Newbie Design Questions

Hello all, I have been fooling around with framsticks for a couple weeks now
(and am still unable to explain why to my roomates...) and am running into
some problems.

After reading the newsgroup a couple times, I realized that the reason none
of my evolved frams were doing anything interesting was that I wasn't
attempting to guide evolution enough - so, like everyone else, I've taken to
just letting Fram work on either the body or brain and turned my back on
coevolution for the time being. I will probably return to it when I have
some good designs and see if heavily restricting mutation will tighten them
up a bit.

One of my current projects is giving me fits, though. I have been trying to
design the rudiments of what will eventually look like a sea-monkey. To
date this has consisted of a sine/square-wave network driven fram with 2
"arms" and a tail that is _supposed_ to swim with a modified breast-stroke
with the tail rearward.

I'm guessing some explanation is in order:

XXX[6:-4][-1:4][-1:4, -2:-3.8][-1:4, -2:-3.8][-1:4, -2:-3.8][-1:4, -2:-3.8][
-1:4, -2:-3.8](X[@G:1,-3:-1][|-7:5](RX[|-3:-5]),(X[@G:-1,-6:1][|-10:-5](RX[|
-6:5])))

You'll notice that the 7 neurons set before the branching are linked up
into somethat that vaguely resembles the sine-wave network from other.gen.
This is intentional. I _suck_ at neural network design, and this seemed the
only way to get some sort of rythym into my fram.

My questions are thus: how do I go about simulating an efficient breast
stroke? Optimally, I want to have the outer part of the arm "tucked in"
during the forward stroke, but anything vaguely efficient would work. Let
me explain what sort of motion I am looking for in steps:

1. (ideally) starting with the 2-segment arms branched off at a 90-degree
angle from the 3-segment body, the entire arm should swing back until it is
parallel with the 3-segment body. A smooth, curving motion would be nice,
but not neccesary for the prototype.

2. The inner segments should pause all bending movement while up close to
the body while the outer segments in each arm fold themselves into the
inner. (from the fram above, "(X[@G:1,-3:-1][|-7:5]" should ideally have
something to make it pause until "(RX[|-3:-5])" folds itself completely in.

3. The arms should now bend completely the other way (remaining folded in
half) until they are parallell with the main body again and directly (or as
close as possible) in front of the main body.

4. The outer arms should then unfold completely, turning the entire fram
into one long stick.

5. Finally the 2-segment arms should swing back towards the main body,
propelling the entire thing forward and repeat form step 2.

sorry if I'm a bit wordy, but I figured erring on the side of caution would
save some reposting.

### Re: Newbie Design Questions

>
XXX[6:-4][-1:4][-1:4, -2:-3.8][-1:4, -2:-3.8][-1:4, -2:-3.8][-1:4, -2:-3.8][
> -1:4, -2:-3.8](X[@G:1,-3:-1][|-7:5](RX[|-3:-5]),(X[@G:-1,-6:1][|-10:-5](RX
[|
> -6:5])))

but a good start. if you can manage to link a few together i think you will
have a seamonkey.

> My questions are thus: how do I go about simulating an efficient breast
> stroke?
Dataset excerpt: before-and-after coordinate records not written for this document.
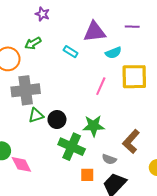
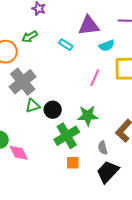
gray cross: (26, 90) -> (23, 82), turned -32
green cross: (72, 147) -> (67, 136), turned 35
gray semicircle: (109, 159) -> (103, 148), turned 56
orange square: (87, 175) -> (73, 163), moved

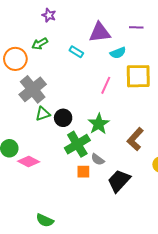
green star: (88, 116) -> (99, 124), turned -30
gray semicircle: (103, 148) -> (98, 159), moved, turned -40
pink diamond: (19, 153) -> (29, 161), turned -35

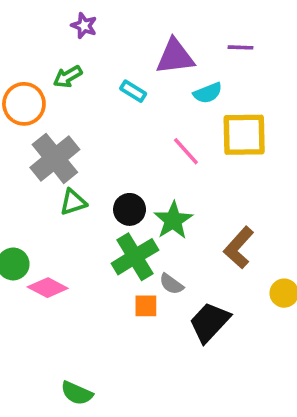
pink line: (106, 85) -> (186, 151), turned -66
black circle: (63, 118) -> (130, 209), moved

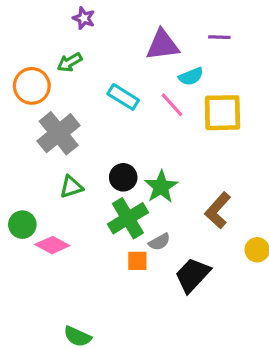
cyan rectangle: (133, 91) -> (123, 97), moved, size x1.4
pink line: (186, 151) -> (172, 105), moved
green triangle: (73, 202) -> (71, 187), moved
gray semicircle: (171, 284) -> (159, 242), turned -65

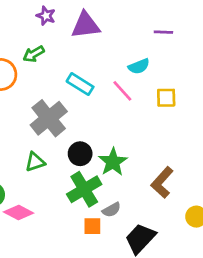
purple triangle: (163, 45) -> (86, 25), moved
yellow square: (222, 113) -> (166, 98), size x0.6
gray cross: (59, 133) -> (49, 118), moved

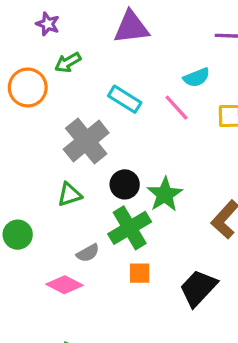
purple star: (46, 16) -> (48, 24), moved
gray semicircle: (112, 210) -> (88, 253), moved
pink diamond: (19, 212) -> (64, 285), moved

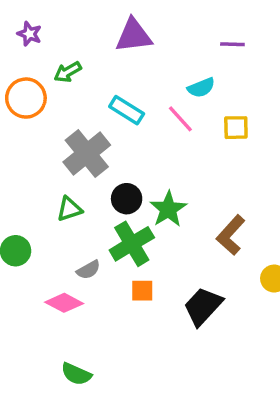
purple star: (48, 24) -> (29, 34), moved

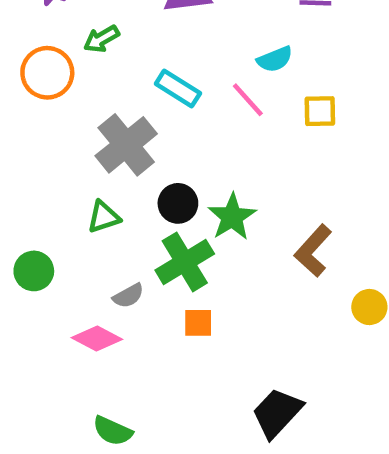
black trapezoid: (203, 306) -> (277, 413), moved

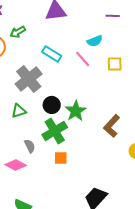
gray semicircle: (128, 296) -> (30, 146), turned -88

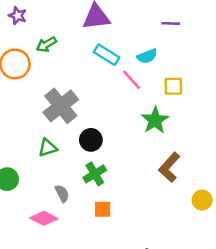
cyan rectangle: (52, 54) -> (107, 55), moved
green star: (76, 111) -> (155, 120), moved
green cross: (55, 131) -> (95, 174), size x0.7

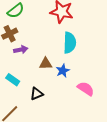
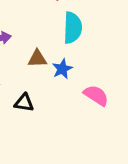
black triangle: (37, 94) -> (24, 103), turned 32

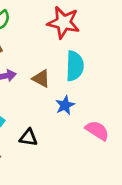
brown triangle: (37, 59) -> (41, 79), moved, turned 30

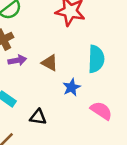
cyan semicircle: (75, 66) -> (96, 59), moved

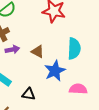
blue star: (72, 87) -> (55, 71), size x1.5
pink semicircle: (101, 111) -> (78, 89), turned -30

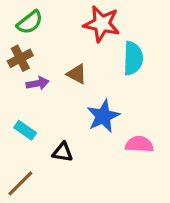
cyan semicircle: (74, 49) -> (133, 58), moved
brown triangle: (38, 52) -> (77, 74), moved

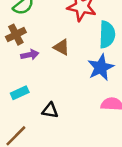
blue star: (103, 116) -> (101, 67), moved
cyan rectangle: (25, 130) -> (20, 93), turned -60

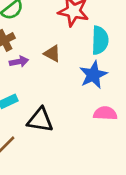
black triangle: (50, 110) -> (40, 120), size x1.5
Optimally, I want to have the outer part of the arm "tucked in"
> during the forward stroke, but anything vaguely efficient would work. Let
> me explain what sort of motion I am looking for in steps:

I've found that by starting with no input, I could manualy pull the muscle
inputs(or is it output) to test what was needed for the direction I was
looking for. for instance :

X[|:1]X[|-1:-1]

run simulation in slowest scale
then go to the neural net window, double click on each neuron listed to open
the input window and pull the slider on each one till you see where things
will go with positive or negative imput. start playing with values to
increase or decrease the resitance or amplitude...this takes lots of time
but is worth the knowledge.

I tried doing the same thing but with a walker
(ArrX(,,X),BrrX(,,X),,CrrX(,,X),DrrX(,,X))
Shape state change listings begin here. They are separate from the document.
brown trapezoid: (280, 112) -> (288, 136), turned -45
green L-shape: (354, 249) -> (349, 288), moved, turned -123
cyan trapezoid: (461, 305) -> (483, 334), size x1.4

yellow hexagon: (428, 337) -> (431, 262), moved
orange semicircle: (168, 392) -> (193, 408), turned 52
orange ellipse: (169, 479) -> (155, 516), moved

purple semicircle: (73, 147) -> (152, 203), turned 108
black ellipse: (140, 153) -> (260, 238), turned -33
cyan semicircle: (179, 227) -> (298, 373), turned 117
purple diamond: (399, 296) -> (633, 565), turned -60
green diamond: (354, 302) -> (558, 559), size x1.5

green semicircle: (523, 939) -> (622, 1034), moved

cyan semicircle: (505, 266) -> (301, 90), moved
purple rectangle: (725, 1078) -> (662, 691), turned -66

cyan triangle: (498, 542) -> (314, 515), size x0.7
basically you want to have A1 and C1 moving opposite but linked and the same
for B1 & D1.

A2 & C2 should "lift"..that is bend out to raise off the ground in a linked
but opposite direction at the begining of the A1,C1 sweep and *before* the
end of the sweep, there by touching down on the ground at the end of the
sweep. that's the hard part because framsticks don't have great range
limiters so in order to keep the X2 legs from reaching the top of their bend
(which is a fold) you have to limit the rage of motion with ,
(rrX[|](,,X[|],),rrX[|](,,X[|],),,rrX[|](,,X[|],),rrX[|](,,X[|],))

now before you think about making a critter with a few muscles and neurons,
remember that the sea slug, a beautiful ocean swimmer with sinewave flying,
has 830 something neurons. A sine wave framstick snake needs a neuron for
each link you put in. to create a "breast stroke" you will have to use more
neurons just to get the extra apendages to move in the correct direction and
even more to get the timeing right. so each muscle will need several
indexing neruons ahead of the trigger.

so basically, just go through your list and start adding pieces one by one
and adding more neurons one by one. testing as you go untill you have the
base legs moving in the correct motion then add on the additional legs and
test their input adding more neurons in between the trigger and the effect
to get you desired motion.